What needs to be done:
Filter the records below down to lines containing "that".

Material for this exercise:
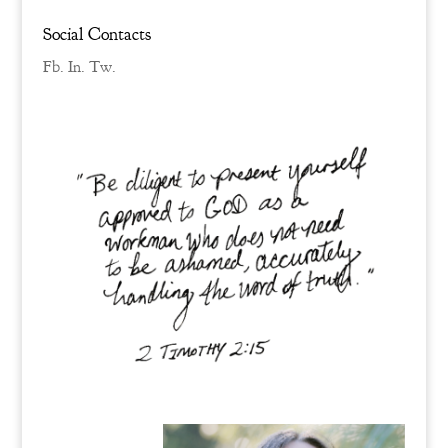
Social Contacts
Fb.
In.
Tw.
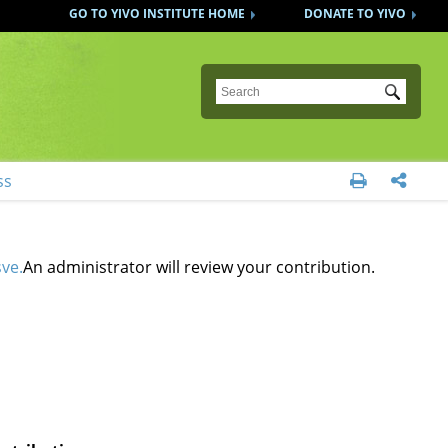
GO TO YIVO INSTITUTE HOME
DONATE TO YIVO
Submit
ss


ve.
An administrator will review your contribution.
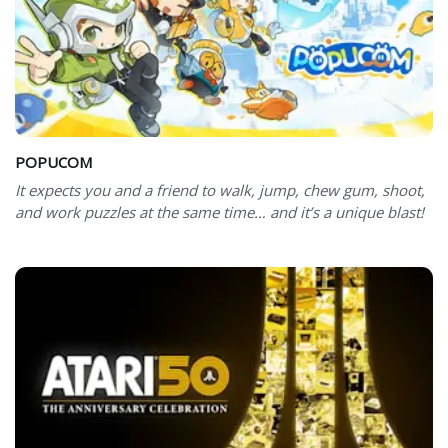
POPUCOM
It expects you and a friend to walk, jump, chew gum, shoot,
and work puzzles at the same time… and it’s a unique blast!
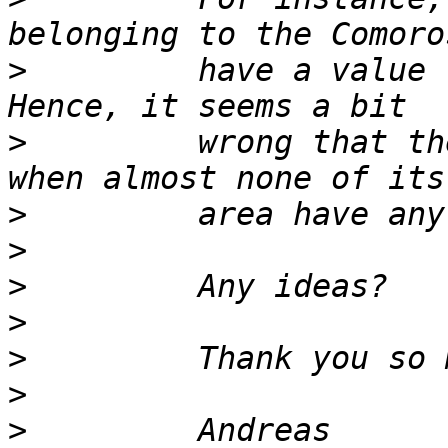
>
         have a value 
>
         wrong that th
>
>
>
>
>
>
>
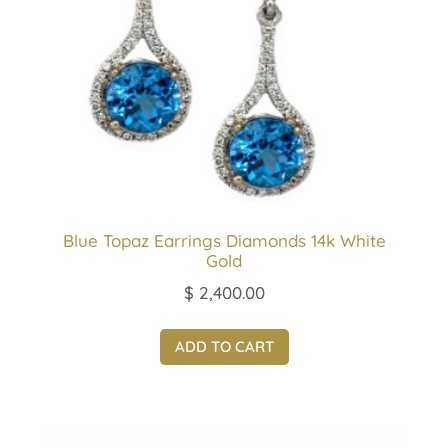
Blue Topaz Earrings Diamonds 14k White
Gold
$
2,400.00
ADD TO CART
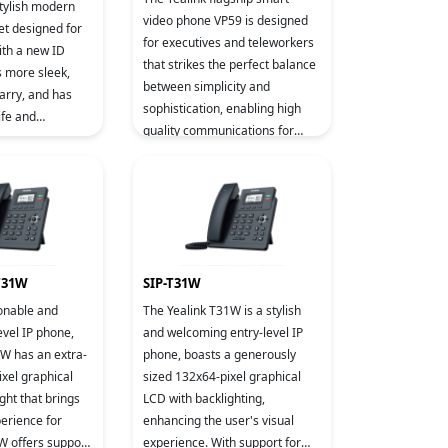
stylish modern
video phone VP59 is designed
et designed for
for executives and teleworkers
ith a new ID
that strikes the perfect balance
s more sleek,
between simplicity and
arry, and has
sophistication, enabling high
ife and
quality communications for
quality.
business executives and
professionals alike. Based on A
 T31W
SIP-T31W
ionable and
The Yealink T31W is a stylish
evel IP phone,
and welcoming entry-level IP
1W has an extra-
phone, boasts a generously
xel graphical
sized 132x64-pixel graphical
ght that brings
LCD with backlighting,
perience for
enhancing the user's visual
W offers support
experience. With support for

Solution to this task:
         wrong that th
that strikes the perfect balance
ght that brings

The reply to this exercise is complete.